PROBLEM STATEMENT: Please repeat the records exactly, keeping the pictures out.

====== SOURCE MATERIAL

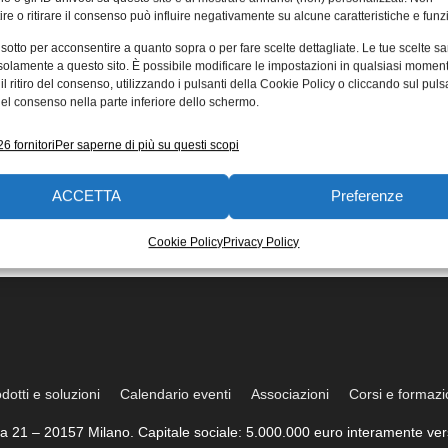
re o ritirare il consenso può influire negativamente su alcune caratteristiche e funzi
 sotto per acconsentire a quanto sopra o per fare scelte dettagliate. Le tue scelte s
solamente a questo sito. È possibile modificare le impostazioni in qualsiasi momen
l ritiro del consenso, utilizzando i pulsanti della Cookie Policy o cliccando sul puls
el consenso nella parte inferiore dello schermo.
6 fornitori
Per saperne di più su questi scopi
ACCETTA
Preferenze
Cookie Policy
Privacy Policy
dotti e soluzioni
Calendario eventi
Associazioni
Corsi e formaz
trea 21 – 20157 Milano. Capitale sociale: 5.000.000 euro interamente vers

============

EXERCISE RESULT:
re o ritirare il consenso può influire negativamente su alcune caratteristiche e funzi
 sotto per acconsentire a quanto sopra o per fare scelte dettagliate. Le tue scelte s
solamente a questo sito. È possibile modificare le impostazioni in qualsiasi momen
l ritiro del consenso, utilizzando i pulsanti della Cookie Policy o cliccando sul puls
el consenso nella parte inferiore dello schermo.
6 fornitori
Per saperne di più su questi scopi
ACCETTA
Preferenze
Cookie Policy
Privacy Policy
dotti e soluzioni
Calendario eventi
Associazioni
Corsi e formaz
trea 21 – 20157 Milano. Capitale sociale: 5.000.000 euro interamente vers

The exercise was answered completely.